People sometimes ask advocacy services for support when they are involved in court processes, facing legal proceedings, or in dispute with the police or other public authorities. It is important to be clear about where advocacy ends and where legal representation begins and to ensure people are directed to the right kind of help.

Important distinction Criminal courts, civil disputes, family proceedings, and youth justice all have established legal frameworks with their own representation routes, including solicitors, barristers, and legal aid for those who cannot afford private representation. These are not gaps that advocacy is designed to fill, and advocacy workers should not be placed in situations where legal advice or representation is what is actually needed.

Where advocacy may still have a legitimate role is in situations that sit alongside or before formal legal processes, particularly where someone needs support understanding what is happening, communicating their situation, or navigating services rather than courts:

  • Making or navigating a complaint about police conduct through the appropriate complaints process
  • Understanding what is happening during a safeguarding investigation that involves police, before any legal proceedings begin
  • Support for victims of crime accessing services, particularly where communication or participation barriers exist
🛠️ In Practice If someone you are supporting is involved in court proceedings or needs legal advice about a criminal, civil, or family matter, the right first step is to help them access legal representation, not advocacy. Refer to a solicitor or signpost to Citizens Advice for initial guidance on eligibility. Where the person also has difficulty communicating or participating in those processes, advocacy need may exist alongside the legal one, but the two should be clearly separated.
Useful routes to know
  • Citizens Advice - initial legal information and signposting across all areas
  • Independent Office for Police Conduct (IOPC) - for serious complaints about police conduct
  • Victim Support - practical and emotional support for victims of crime, including help navigating the justice system

🗂️ Sort It: Statutory or Non‑Statutory?

Read each situation below and decide how you would classify it. Select your answer and see instant feedback.

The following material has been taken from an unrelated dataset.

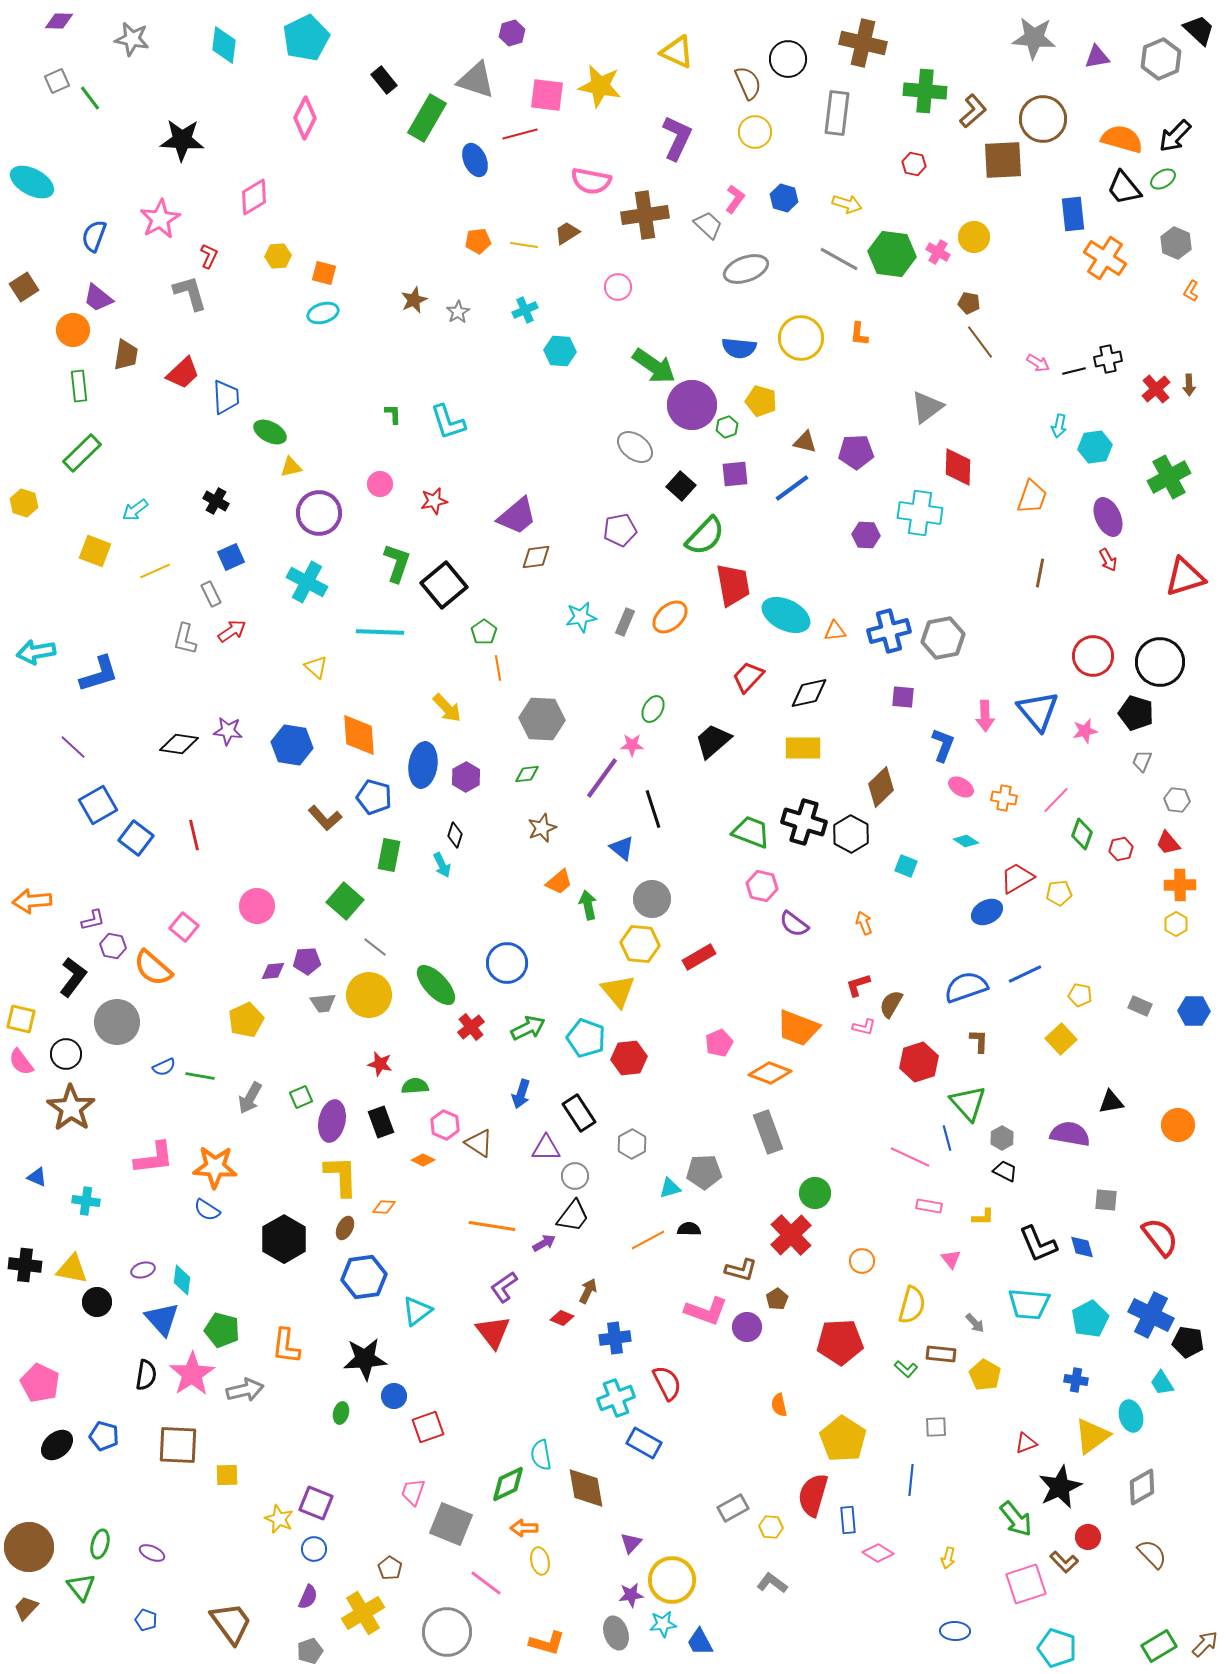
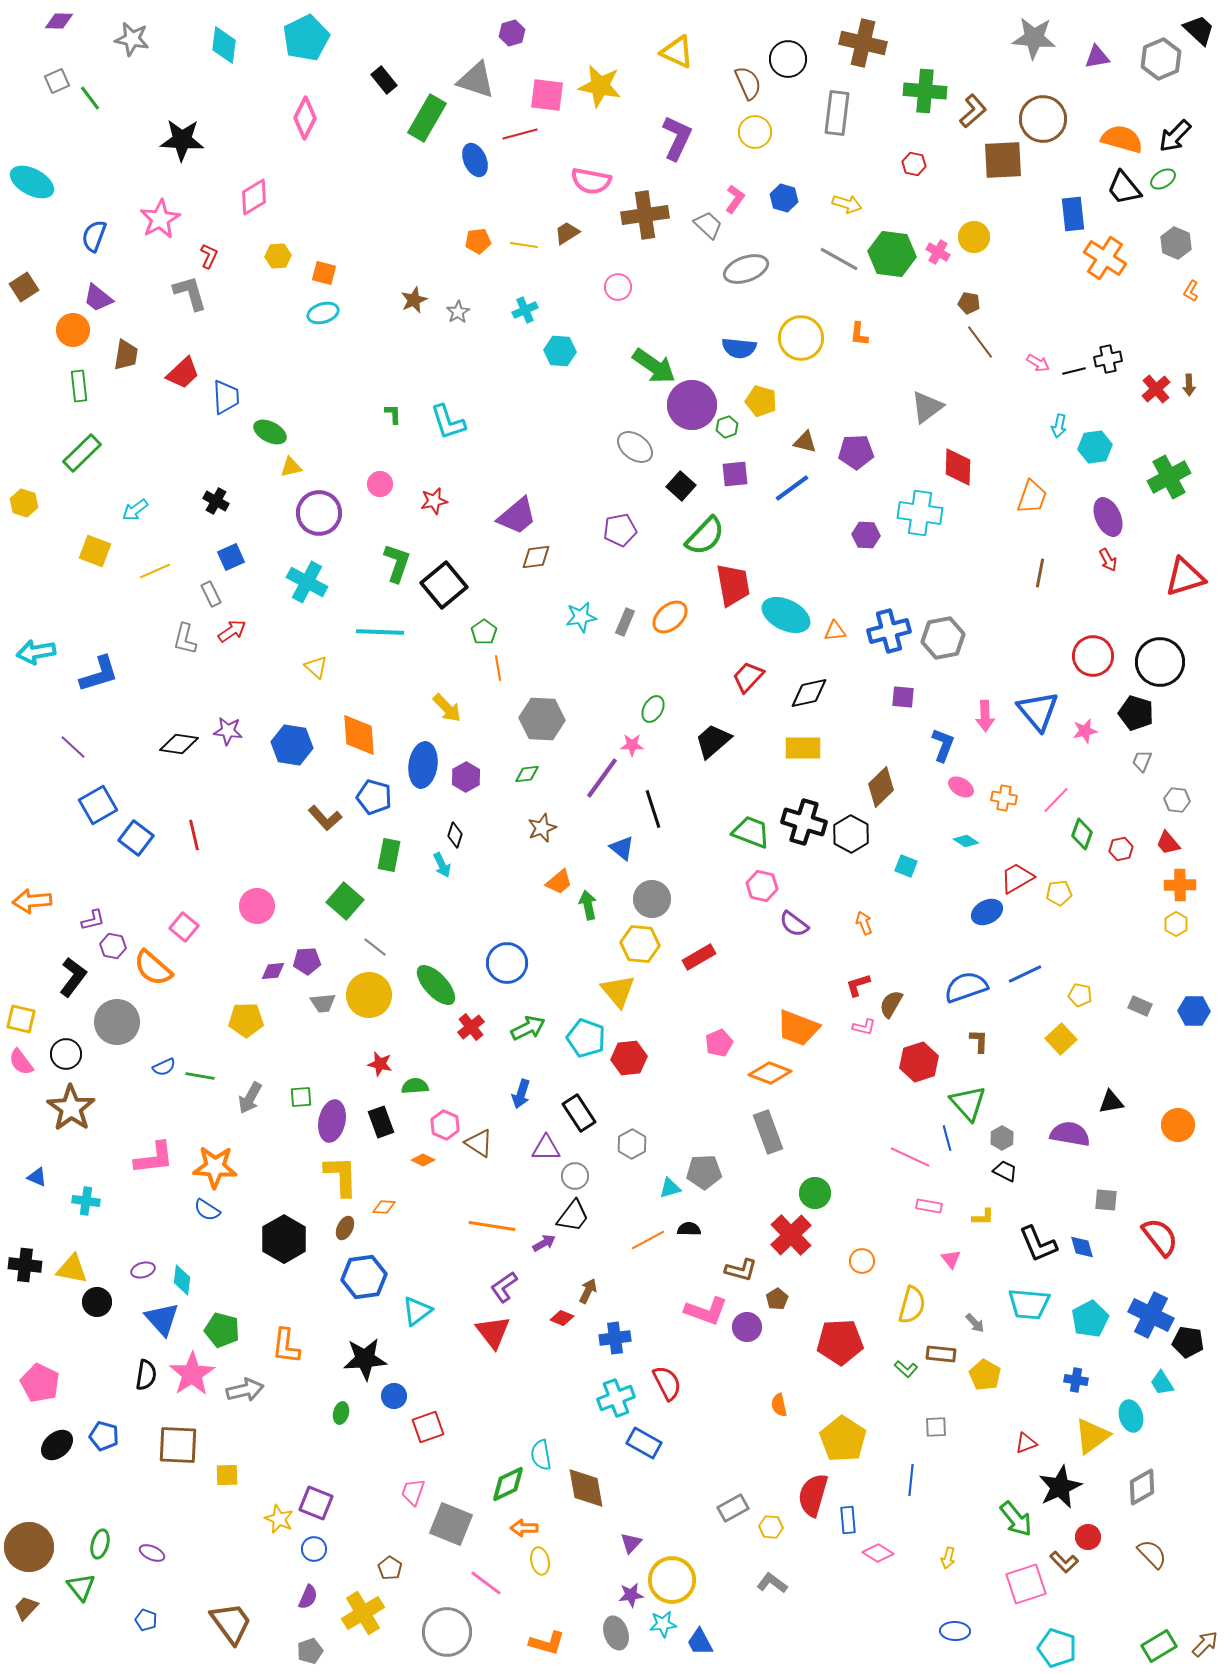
yellow pentagon at (246, 1020): rotated 24 degrees clockwise
green square at (301, 1097): rotated 20 degrees clockwise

🏫 Situation 1: A parent wants support to challenge their child's school placement after exclusions.

🏠 Situation 2: A tenant with no care and support needs is facing eviction because of rent arrears.

💷 Situation 3: A person with care and support needs is overwhelmed by a benefits overpayment letter that could affect their ability to pay for care.

📞 Why contacting CVAG still matters when there is "no service"

If you are supporting someone in any of these areas and wondering whether advocacy support is available, contact CVAG. Even where no advocacy project exists, the team will try to identify the best available support, signpost appropriately, and critically record the unmet need. That data is how gaps are identified and how the case for future funding is made.